The other reason, of course, is that for three crews at least – MAPFRE, Dongfeng Race Team and Team Brunel – there is so much is at stake, with either of them capable of winning the race overall, and so stress levels are up.
In the last 24 hours the fleet has headed out to sea and then gybed back on a northeasterly heading as the big winds of possibly the last big depression to hit this fleet come into play.
Once again we are seeing the sailors getting fire-hosed by tons of water cascading off the bow – the trademark characteristic of these boats in heavy weather.

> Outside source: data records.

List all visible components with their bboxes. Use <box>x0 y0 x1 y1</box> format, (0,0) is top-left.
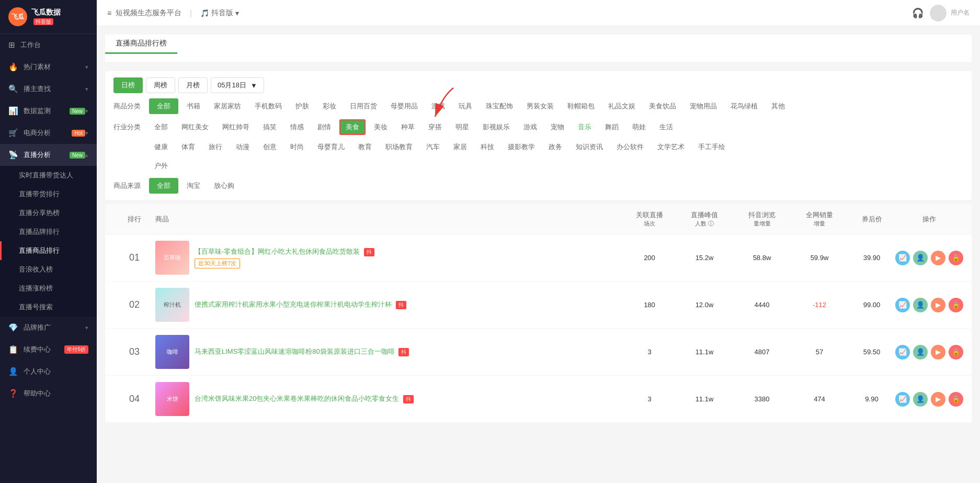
tab-daily[interactable]: 日榜 <box>113 77 143 93</box>
avatar[interactable] <box>930 5 947 21</box>
category-makeup[interactable]: 彩妆 <box>317 99 341 113</box>
ind-drama[interactable]: 剧情 <box>312 120 336 134</box>
submenu-live-rank[interactable]: 直播带货排行 <box>0 185 97 204</box>
category-food[interactable]: 美食饮品 <box>644 99 681 113</box>
user-btn-4[interactable]: 👤 <box>913 392 928 407</box>
video-btn-4[interactable]: ▶ <box>931 392 945 407</box>
category-jewelry[interactable]: 珠宝配饰 <box>481 99 518 113</box>
platform-badge[interactable]: 🎵 抖音版 ▾ <box>200 8 239 18</box>
ind-creative[interactable]: 创意 <box>258 140 282 154</box>
ind-babycare[interactable]: 母婴育儿 <box>312 140 350 154</box>
sidebar-item-ecommerce[interactable]: 🛒 电商分析 Hot ▾ <box>0 122 97 144</box>
category-home[interactable]: 家居家纺 <box>209 99 246 113</box>
ind-entertainment[interactable]: 影视娱乐 <box>477 120 515 134</box>
ind-literature[interactable]: 文学艺术 <box>652 140 690 154</box>
ind-news[interactable]: 知识资讯 <box>571 140 608 154</box>
headset-icon[interactable]: 🎧 <box>912 7 924 19</box>
video-btn-3[interactable]: ▶ <box>931 345 945 360</box>
submenu-douyin-income[interactable]: 音浪收入榜 <box>0 260 97 279</box>
ind-car[interactable]: 汽车 <box>421 140 445 154</box>
ind-photo[interactable]: 摄影教学 <box>503 140 540 154</box>
ind-emotion[interactable]: 情感 <box>285 120 309 134</box>
sidebar-item-live-analysis[interactable]: 📡 直播分析 New ▴ <box>0 144 97 166</box>
sidebar-item-data-monitor[interactable]: 📊 数据监测 New ▾ <box>0 100 97 122</box>
source-taobao[interactable]: 淘宝 <box>181 179 206 193</box>
tab-weekly[interactable]: 周榜 <box>146 77 175 93</box>
category-digital[interactable]: 手机数码 <box>249 99 287 113</box>
lock-btn-4[interactable]: 🔒 <box>949 392 963 407</box>
ind-cute[interactable]: 萌娃 <box>627 120 651 134</box>
ind-health[interactable]: 健康 <box>149 140 173 154</box>
sidebar-item-help[interactable]: ❓ 帮助中心 <box>0 383 97 405</box>
sidebar-item-personal[interactable]: 👤 个人中心 <box>0 361 97 383</box>
submenu-live-brand-rank[interactable]: 直播品牌排行 <box>0 222 97 241</box>
ind-all[interactable]: 全部 <box>149 120 173 134</box>
ind-beauty-girl[interactable]: 网红美女 <box>176 120 214 134</box>
category-pet[interactable]: 宠物用品 <box>685 99 722 113</box>
submenu-live-product-rank[interactable]: 直播商品排行 <box>0 241 97 260</box>
ind-music[interactable]: 音乐 <box>573 120 597 134</box>
category-skincare[interactable]: 护肤 <box>290 99 314 113</box>
video-btn-2[interactable]: ▶ <box>931 298 945 312</box>
category-gifts[interactable]: 礼品文娱 <box>603 99 641 113</box>
sidebar-item-renew[interactable]: 📋 续费中心 年付6折 <box>0 339 97 361</box>
ind-celebrity[interactable]: 明星 <box>450 120 474 134</box>
ind-outdoor[interactable]: 户外 <box>149 159 173 173</box>
ind-fashion2[interactable]: 时尚 <box>285 140 309 154</box>
ind-office[interactable]: 办公软件 <box>611 140 649 154</box>
sidebar-item-brand-promo[interactable]: 💎 品牌推广 ▾ <box>0 317 97 339</box>
category-plant[interactable]: 花鸟绿植 <box>725 99 763 113</box>
category-toy[interactable]: 玩具 <box>453 99 477 113</box>
category-other[interactable]: 其他 <box>766 99 790 113</box>
lock-btn-2[interactable]: 🔒 <box>949 298 963 312</box>
ind-funny[interactable]: 搞笑 <box>258 120 282 134</box>
ind-handcraft[interactable]: 手工手绘 <box>693 140 731 154</box>
product-name-3[interactable]: 马来西亚LIMS零涩蓝山风味速溶咖啡粉80袋装原装进口三合一咖啡 抖 <box>195 347 623 356</box>
sidebar-item-hot-material[interactable]: 🔥 热门素材 ▾ <box>0 56 97 78</box>
submenu-live-share-hot[interactable]: 直播分享热榜 <box>0 204 97 222</box>
ind-gov[interactable]: 政务 <box>543 140 567 154</box>
ind-education[interactable]: 教育 <box>353 140 377 154</box>
ind-home2[interactable]: 家居 <box>448 140 472 154</box>
category-bags[interactable]: 鞋帽箱包 <box>562 99 600 113</box>
tab-monthly[interactable]: 月榜 <box>178 77 208 93</box>
ind-travel[interactable]: 旅行 <box>203 140 227 154</box>
lock-btn-1[interactable]: 🔒 <box>949 251 963 265</box>
ind-pet[interactable]: 宠物 <box>545 120 569 134</box>
sidebar-item-workbench[interactable]: ⊞ 工作台 <box>0 34 97 56</box>
chart-btn-4[interactable]: 📈 <box>895 392 910 407</box>
ind-dance[interactable]: 舞蹈 <box>600 120 624 134</box>
product-name-4[interactable]: 台湾米饼风味米果20包夹心米果卷米果棒吃的休闲食品小吃零食女生 抖 <box>195 394 623 403</box>
source-fangxingou[interactable]: 放心购 <box>209 179 240 193</box>
category-game[interactable]: 游戏 <box>426 99 450 113</box>
user-btn-1[interactable]: 👤 <box>913 251 928 265</box>
product-name-1[interactable]: 【百草味-零食组合】网红小吃大礼包休闲食品吃货散装 抖 <box>195 247 623 256</box>
category-daily[interactable]: 日用百货 <box>345 99 382 113</box>
submenu-realtime-live[interactable]: 实时直播带货达人 <box>0 166 97 185</box>
sidebar-item-streamer-search[interactable]: 🔍 播主查找 ▾ <box>0 78 97 100</box>
ind-anime[interactable]: 动漫 <box>231 140 255 154</box>
date-picker[interactable]: 05月18日 ▼ <box>211 77 264 93</box>
ind-beauty[interactable]: 美妆 <box>369 120 393 134</box>
chart-btn-3[interactable]: 📈 <box>895 345 910 360</box>
ind-handsome-guy[interactable]: 网红帅哥 <box>217 120 255 134</box>
submenu-live-search[interactable]: 直播号搜索 <box>0 298 97 317</box>
user-btn-3[interactable]: 👤 <box>913 345 928 360</box>
category-all[interactable]: 全部 <box>149 98 178 114</box>
menu-hamburger-icon[interactable]: ≡ <box>107 9 111 17</box>
product-name-2[interactable]: 便携式家用榨汁机家用水果小型充电迷你榨果汁机电动学生榨汁杯 抖 <box>195 300 623 309</box>
source-all[interactable]: 全部 <box>149 178 178 194</box>
chart-btn-2[interactable]: 📈 <box>895 298 910 312</box>
ind-food[interactable]: 美食 <box>339 119 366 135</box>
category-books[interactable]: 书籍 <box>181 99 206 113</box>
ind-game2[interactable]: 游戏 <box>518 120 542 134</box>
ind-life[interactable]: 生活 <box>654 120 678 134</box>
lock-btn-3[interactable]: 🔒 <box>949 345 963 360</box>
category-clothing[interactable]: 男装女装 <box>521 99 559 113</box>
submenu-fan-growth[interactable]: 连播涨粉榜 <box>0 279 97 298</box>
ind-workplace[interactable]: 职场教育 <box>380 140 418 154</box>
ind-fashion[interactable]: 穿搭 <box>423 120 447 134</box>
category-baby[interactable]: 母婴用品 <box>385 99 423 113</box>
chart-btn-1[interactable]: 📈 <box>895 251 910 265</box>
ind-grass[interactable]: 种草 <box>396 120 420 134</box>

Dongfeng Race Team has been fighting hard in its battle with MAPFRE who currently lead the stage by four miles from Dongfeng, with Turn the Tide on Plastic in third place (+6), Team AkzoNobel fourth (+7.5) and Team Brunel fifth (+8.5).
Right now the yachts are rocketing towards the remote St Kilda islands on their way to Sweden at average speeds of 23-25 knots and with only 700 miles left to sail to the finish.
The latest video shows some of the first heavy weather action after flatter seas when the first white caps indicated the approach of this powerful weather system.
On Dongfeng navigator Pascal Bidegorry has been spending possibly more time than usual on deck, keeping an eye on the other boats, most of which have been in visual range.
Steering duties on the Chinese-flagged yacht have been shared recently by skipper Charles Caudrelier, Kevin Escoffier, Jack Bouttell and Fabien Delahaye wearing distinctive fluorescent orange gloves.
Just before the weather turned Kevin gave us his summary of the situation on this critical leg. “Now the wind will increase,” he said. “”It will be downwind up to 30 knots and we are going inside the Shetlands tomorrow.
“Now we have to be fast with good manoeuvres and try to catch up on MAPFRE – we have to be fast to close on them…most of the navigation choices have been made now, so now it’s a speed contest,” he added.